To further push his point, Scott told the audience that his 16-year-old son, Wells, while fishing the Gulf of Mexico for speckled trout, was disappointed that he has never caught a snapper. “It dawned on me how much they had taken from us when [my son] said that.”

Scott urged the industry to stand up for its consumers and fight for fishing rights. “You have a great industry — one that really stands for America,” says Scott, who owns a 32-foot Regulator fishing boat.

U.S. Rep. Patrick E. Murphy, a Democrat who represents Florida’s 18th Congressional District, which includes Palm Beach, Martin and St. Lucie counties, talked about the need for protecting the health of boating and fishing waterways.

He cited the drainage of fresh water from Lake Okeechobee into the coastal waters of Florida and in the Florida Keys and Everglades. Water quality, and therefore marine life, has suffered because of the drainage, which chokes the water of oxygen, he says.

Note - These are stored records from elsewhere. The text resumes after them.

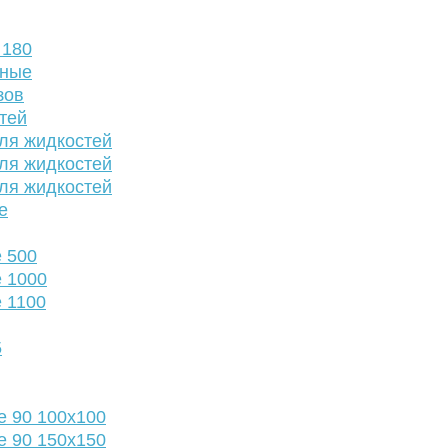
 180
нные
зов
тей
ля жидкостей
ля жидкостей
ля жидкостей
е
 500
 1000
 1100
5
е 90 100х100
е 90 150х150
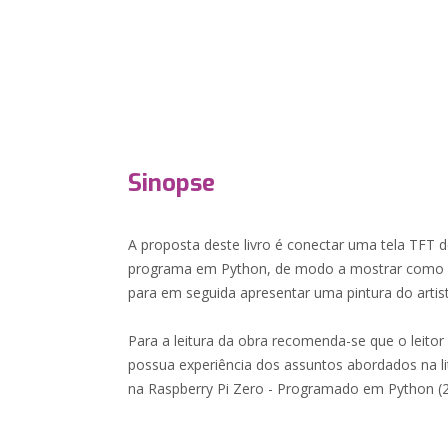
Sinopse
A proposta deste livro é conectar uma tela TFT d
programa em Python, de modo a mostrar como inic
para em seguida apresentar uma pintura do artist
Para a leitura da obra recomenda-se que o leitor 
possua experiência dos assuntos abordados na lit
na Raspberry Pi Zero - Programado em Python (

“Something that is near and dear to my heart is cleaning up our waterways,” he says.

Murphy also spoke of the need for bipartisan conversation and finding the “middle ground” to make progress. “Compromise isn’t a dirty word,” says Murphy.

For the first time the event featured two keynote speakers: “Fox & Friends Weekend” anchor Tucker Carlson and CNN commentator Paul Begala. Begala is a Democratic strategist, and he is a political contributor for CNN. He appears frequently on “The Situation Room” and other CNN programs. Begala was a chief strategist for the 1992 Clinton-Gore campaign.

“Bernie Sanders’ message is a message that looks very much like Donald Trump’s message,” says Begala. “It’s, ‘Hey Washington, there is a middle class in America, and you can’t have a functioning democracy and [healthy] economy without it. And by the way, our middle class is collapsing.”

Carlson is editor-in-chief of The Daily Caller, a political news website. A conservative pundit, he formerly co-hosted CNN’s “Crossfire” and MSNBC’s “Tucker.”

“You are watching a rebellion of voters against their own parties on both sides,” Tucker says. “That’s what is actually happening, and we miss this in the press because we focus too much on the people who are running.”